Judas didn’t lose Jesus’ love instead; he lost his way back to it.
And that’s the cost of love in marriage:
the courage to come back to the table after we’ve hurt each other.
The Cost of Love: What Holy Thursday Teaches Us About Marriage
Love costs something.
Not abuse.
Not harm.
Not tolerating mistreatment.
But real love costs:
emotional labor
patience
humility
repair
returning
choosing each other again
Modern relationships often confuse sacrifice with self‑destruction.
They think forgiveness means tolerating harm.
They think patience means silencing your needs.
They think love means losing yourself.
But that’s not the Gospel.
That’s not covenant.
That’s not Iconic Marriages.
The cost of love is your ego.
The cost of love is your pride.
The cost of love is your unwillingness to repair.
Jesus didn’t model harmful sacrifice.
He modeled holy sacrifice, which is the kind that restores, not destroys.

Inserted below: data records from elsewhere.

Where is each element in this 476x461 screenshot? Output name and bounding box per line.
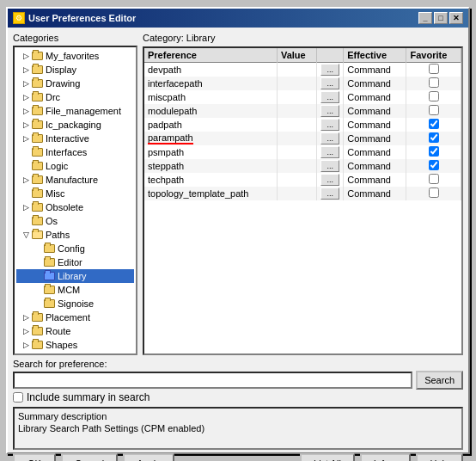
expander-mcm[interactable] <box>32 284 44 296</box>
value-edit-button[interactable]: ... <box>320 132 339 144</box>
favorite-checkbox[interactable] <box>429 160 439 170</box>
favorite-checkbox[interactable] <box>429 77 439 88</box>
tree-item-os[interactable]: Os <box>16 214 134 228</box>
close-button[interactable]: ✕ <box>449 12 463 24</box>
cell-favorite[interactable] <box>406 90 461 104</box>
cell-favorite[interactable] <box>406 173 461 187</box>
value-edit-button[interactable]: ... <box>320 64 339 76</box>
tree-item-editor[interactable]: Editor <box>16 255 134 269</box>
tree-item-display[interactable]: ▷ Display <box>16 63 134 77</box>
tree-item-paths[interactable]: ▽ Paths <box>16 228 134 242</box>
tree-item-placement[interactable]: ▷ Placement <box>16 310 134 324</box>
tree-item-config[interactable]: Config <box>16 242 134 255</box>
tree-item-shapes[interactable]: ▷ Shapes <box>16 338 134 352</box>
expander-lc-packaging[interactable]: ▷ <box>20 119 32 131</box>
favorite-checkbox[interactable] <box>429 119 439 129</box>
tree-item-signoise[interactable]: Signoise <box>16 297 134 310</box>
expander-signoise[interactable] <box>32 298 44 310</box>
info-button[interactable]: Info... <box>360 453 412 461</box>
cell-value-button[interactable]: ... <box>317 90 344 104</box>
value-edit-button[interactable]: ... <box>320 174 339 186</box>
expander-os[interactable] <box>20 215 32 227</box>
cancel-button[interactable]: Cancel <box>61 453 118 461</box>
tree-item-my-favorites[interactable]: ▷ My_favorites <box>16 49 134 63</box>
apply-button[interactable]: Apply <box>123 453 174 461</box>
cell-favorite[interactable] <box>406 145 461 159</box>
value-edit-button[interactable]: ... <box>320 119 339 131</box>
expander-logic[interactable] <box>20 160 32 172</box>
expander-manufacture[interactable]: ▷ <box>20 174 32 186</box>
categories-tree[interactable]: ▷ My_favorites ▷ Display ▷ Drawing <box>13 46 137 355</box>
maximize-button[interactable]: □ <box>434 12 448 24</box>
favorite-checkbox[interactable] <box>429 64 439 74</box>
expander-placement[interactable]: ▷ <box>20 311 32 323</box>
expander-my-favorites[interactable]: ▷ <box>20 50 32 62</box>
cell-favorite[interactable] <box>406 63 461 77</box>
expander-interactive[interactable]: ▷ <box>20 132 32 144</box>
expander-shapes[interactable]: ▷ <box>20 339 32 351</box>
search-input[interactable] <box>13 372 412 389</box>
tree-item-manufacture[interactable]: ▷ Manufacture <box>16 173 134 187</box>
cell-value-button[interactable]: ... <box>317 159 344 173</box>
value-edit-button[interactable]: ... <box>320 77 339 89</box>
expander-display[interactable]: ▷ <box>20 64 32 76</box>
expander-library[interactable] <box>32 270 44 282</box>
expander-obsolete[interactable]: ▷ <box>20 201 32 213</box>
search-button[interactable]: Search <box>416 371 463 390</box>
cell-favorite[interactable] <box>406 187 461 200</box>
table-row: modulepath...Command <box>144 104 461 118</box>
cell-favorite[interactable] <box>406 159 461 173</box>
cell-value-button[interactable]: ... <box>317 104 344 118</box>
cell-value-button[interactable]: ... <box>317 118 344 132</box>
ok-button[interactable]: OK <box>13 453 56 461</box>
tree-item-route[interactable]: ▷ Route <box>16 324 134 338</box>
value-edit-button[interactable]: ... <box>320 187 339 200</box>
cell-value-button[interactable]: ... <box>317 63 344 77</box>
table-row: miscpath...Command <box>144 90 461 104</box>
tree-item-interfaces[interactable]: Interfaces <box>16 145 134 159</box>
expander-misc[interactable] <box>20 187 32 200</box>
cell-value-button[interactable]: ... <box>317 173 344 187</box>
cell-value-button[interactable]: ... <box>317 187 344 200</box>
tree-item-drc[interactable]: ▷ Drc <box>16 90 134 104</box>
value-edit-button[interactable]: ... <box>320 91 339 103</box>
value-edit-button[interactable]: ... <box>320 160 339 172</box>
value-edit-button[interactable]: ... <box>320 105 339 117</box>
list-all-button[interactable]: List All <box>300 453 355 461</box>
cell-favorite[interactable] <box>406 132 461 145</box>
favorite-checkbox[interactable] <box>429 132 439 143</box>
cell-favorite[interactable] <box>406 77 461 90</box>
tree-item-mcm[interactable]: MCM <box>16 283 134 297</box>
favorite-checkbox[interactable] <box>429 91 439 101</box>
tree-item-file-management[interactable]: ▷ File_management <box>16 104 134 118</box>
cell-favorite[interactable] <box>406 118 461 132</box>
cell-value-button[interactable]: ... <box>317 145 344 159</box>
value-edit-button[interactable]: ... <box>320 146 339 158</box>
tree-item-obsolete[interactable]: ▷ Obsolete <box>16 200 134 214</box>
tree-item-lc-packaging[interactable]: ▷ Ic_packaging <box>16 118 134 132</box>
tree-item-interactive[interactable]: ▷ Interactive <box>16 132 134 145</box>
expander-editor[interactable] <box>32 256 44 268</box>
favorite-checkbox[interactable] <box>429 146 439 157</box>
cell-favorite[interactable] <box>406 104 461 118</box>
include-summary-checkbox[interactable] <box>13 392 23 403</box>
cell-value-button[interactable]: ... <box>317 132 344 145</box>
tree-item-logic[interactable]: Logic <box>16 159 134 173</box>
expander-paths[interactable]: ▽ <box>20 229 32 241</box>
tree-item-library[interactable]: Library <box>16 269 134 283</box>
favorite-checkbox[interactable] <box>429 174 439 184</box>
favorite-checkbox[interactable] <box>429 187 439 198</box>
expander-drc[interactable]: ▷ <box>20 91 32 103</box>
expander-drawing[interactable]: ▷ <box>20 77 32 89</box>
cell-value-button[interactable]: ... <box>317 77 344 90</box>
minimize-button[interactable]: _ <box>418 12 432 24</box>
tree-item-drawing[interactable]: ▷ Drawing <box>16 77 134 90</box>
cell-preference: psmpath <box>144 145 277 159</box>
favorite-checkbox[interactable] <box>429 105 439 115</box>
expander-config[interactable] <box>32 243 44 255</box>
tree-item-misc[interactable]: Misc <box>16 187 134 200</box>
expander-route[interactable]: ▷ <box>20 325 32 337</box>
help-button[interactable]: Help <box>416 453 463 461</box>
expander-file-management[interactable]: ▷ <box>20 105 32 117</box>
expander-interfaces[interactable] <box>20 146 32 158</box>
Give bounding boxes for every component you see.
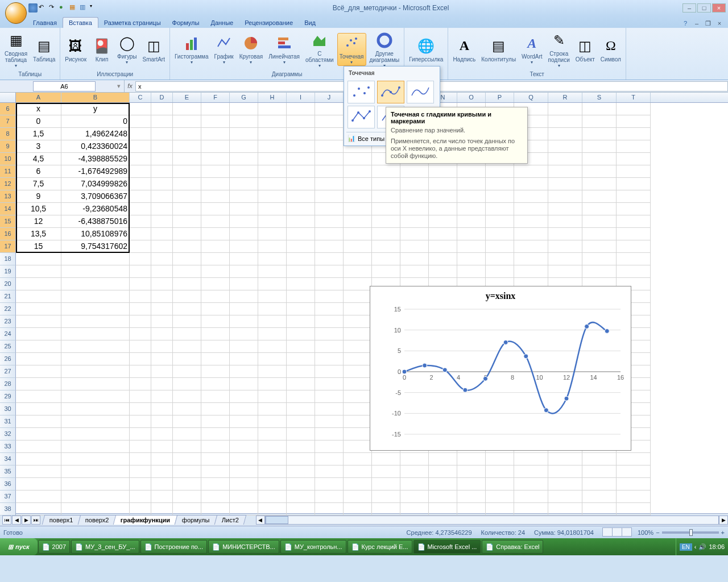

This Week, We’re Sowing in Faith
As we continue caring for my mom things like the appointments, the medications, the travel, the daily needs, we are sowing into her healing, her dignity, and her comfort.
And we’re inviting our community to sow with us. Not out of pressure. Not out of guilt. But out of the same truth Jesus taught:
What you sow in love, God multiplies. What you sow in faith, God honors. What you sow in compassion, God returns in abundance.
If you feel led to sow into her care this Holy Week:
cash.app/$mrspinky85 or https://gofund.me/622e5286b
Easter Goal: $2,500 for medication, transportation, and daily care needs
If you can’t donate funds, we ask you to please donate shares to 3 or more family and friends, we appreciate the kindness at this time.
Every seed matters.
Every prayer matters.
Every share matters.
Holy Thursday: The Night Love Chose to Stay
This night matters because it shows us:
Jesus washed the feet of people who would fail Him.
He served people who didn’t understand Him.
He loved people who would abandon Him.
He stayed at the table with people who would hurt Him.
His love was stronger than their failures.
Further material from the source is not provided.